I ought to be doing something else right now, so I only have time for an introduction and one or two examples.
Anyway, it's a trick question.
Over on RPG.net, I wrote
What is plot? Popular definitions cover a continuum, with the extremes at:
a) A situation involving the characters, a "problem" or "setup", that the player-characters then engage and resolve.
b) A sequence of events constituting the action of a story.
Many if not most modules (and GM prep based thereon) contain a "plot" in sense (b). Scenes are arranged sequentially--or they only branch in the sense that they can be "experienced" in a varying order, but each one is still expected to play out in a certain way. "After the PCs overcome the guards, they will find themselves in the data center." What if they don't overcome the guards? What if they don't go to the data center? If the GM controls the plot(b), then those are non-issues; the GM will make sure they get to the data center if that's what it takes to advance "the plot".
On the other hand, if "the GM controls the plot" means only that there are some things that the players don't control or initiate, you've got plot type (a). If the GM concocts a town riven by factionalism, he "controls the plot" but the player-characters get to resolve it--they can decide which faction to side with, or whether to take advantage of the situation for their own ends.
I think a lot of people say "the GM controls the plot" and then slip back and forth between (a) and (b). This is foolish at best, dishonest at worst. If we nail it down, then it's easy to spot some trends. The issue of control over (b) really doesn't interest me here. I've heard that somehow Feng Shui
(and apparently Rune
, both by Robin Laws) makes a fun game out of herding the PCs from preplanned scene to preplanned scene. And I know that games of follow-the-trail-of-clues are often used. I've played in a few. They're okay, I guess, if done well.
But what I want to look at is (a). Even if the players are completely free to resolve a scenario any way they want, who decides what the scenario is in the first place? How?
I'd like to do something a little bit like what John Kim did in his overview of RPG design innovations in the area of adventure prep
. But here, the question isn't what the adventure looks like structurally. It's how the adventure is (or isn't) designed to engage the players' interests, or conversely how the players are persuaded to "buy in" to the scenario. Or indeed, instead of speaking of adventures or scenarios, we can talk about entire campaigns.
Two examples. Back in the day, I played D&D because I liked the basic scenario: exploring the unknown, facing dangers, and finding treasure. You didn't have to ask how to create a scenario. If you wanted to play D&D, you dove into a dungeon, and if you wanted to dive into a dungeon, you played D&D. The scenario was resolved through the collision of player choices (starting with character creation) and the prepared dungeon. End of story.

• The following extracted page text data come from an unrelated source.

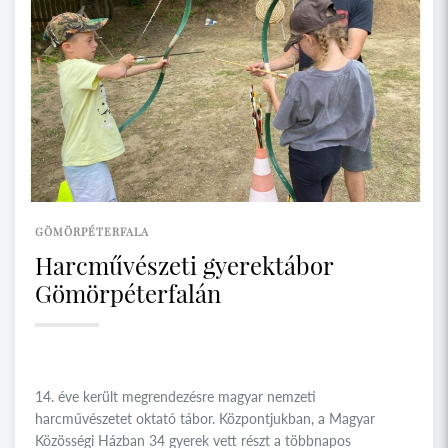
GÖMÖRPÉTERFALA
Harcművészeti gyerektábor
Gömörpéterfalán
14. éve került megrendezésre magyar nemzeti
harcművészetet oktató tábor. Központjukban, a Magyar
Közösségi Házban 34 gyerek vett részt a többnapos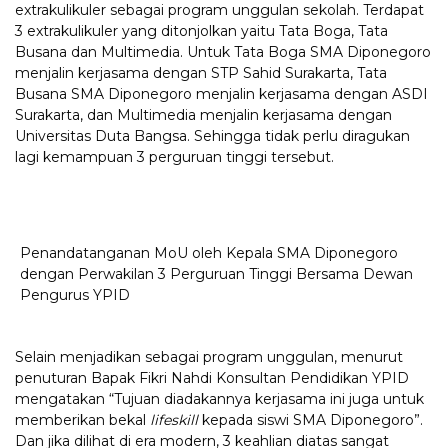
extrakulikuler sebagai program unggulan sekolah. Terdapat
3 extrakulikuler yang ditonjolkan yaitu Tata Boga, Tata
Busana dan Multimedia. Untuk Tata Boga SMA Diponegoro
menjalin kerjasama dengan STP Sahid Surakarta, Tata
Busana SMA Diponegoro menjalin kerjasama dengan ASDI
Surakarta, dan Multimedia menjalin kerjasama dengan
Universitas Duta Bangsa. Sehingga tidak perlu diragukan
lagi kemampuan 3 perguruan tinggi tersebut.
Penandatanganan MoU oleh Kepala SMA Diponegoro
dengan Perwakilan 3 Perguruan Tinggi Bersama Dewan
Pengurus YPID
Selain menjadikan sebagai program unggulan, menurut
penuturan Bapak Fikri Nahdi Konsultan Pendidikan YPID
mengatakan “Tujuan diadakannya kerjasama ini juga untuk
memberikan bekal
lifeskill
kepada siswi SMA Diponegoro”.
Dan jika dilihat di era modern, 3 keahlian diatas sangat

These days, if you're playing, say The Riddle of Steel
, things are different. At least according to the guidelines, when you, the GM, write a scenario, you look at the characters' abilities, flaws, and Spiritual Attributes, and you make an adventure to match (some of) them. This is the idea of Flags (I think the term was coined by Chris Chinn): whatever is on the character's sheet--mostly mechanical elements, but not necessarily--is taken as a sign that it's something of interest to the player, and the GM constructs the scenario accordingly.

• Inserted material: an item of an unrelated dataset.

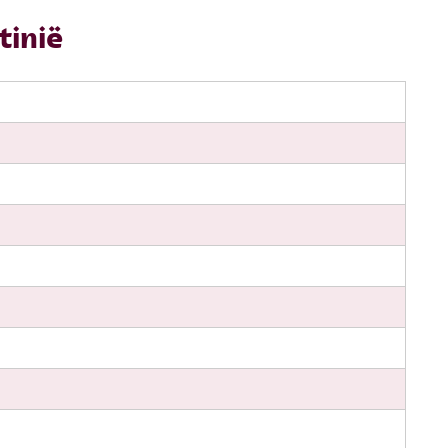
tinië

Did I say two examples? Okay, two more. In Dogs in the Vineyard
, you have something a bit in between. Town construction is premised on the notion that the players are interested in playing moral shepherds--the core story is: visit a town beset by troubles due to some moral failing, and engage those troubles and failings. However, the GMing guidelines also state in several places that the GM should watch the players carefully, see what sorts of answers they give to the moral problems, and then challenge them in future scenarios. I don't recall if the guidelines also say to use the characters' traits as Flags for the types of moral problems to raise, though it seems like an obvious thing to do in the general spirit of the game. On the other hand, actual play of the game often seems to involve "canned towns" shared over the Internet, drawn from the examples in the book, or saved up and reused by GMs. Clearly these aren't handcrafted to match the PCs, and furthermore, a player who's not really engaged by the basic idea of telling people how to live their lives might have a little trouble with Dogs
And finally, you have the "mission" approach found in many "troubleshooter" type scenarios--starting at least with Top Secret
. The basic premise of any given character is that he or she is in the employ of some kind of authority or organization which supplies mission goals and guidelines; however, once the mission is assigned (by the GM), the player-characters now have considerable leeway to negotiate its challenges and overcome the enemy. In a sense this takes us back to the dungeon: creating a character implies interest in the sorts of mission-based scenarios that go with the game.
Well, that's enough for now. Comments on these examples, as well as further examples, are welcome.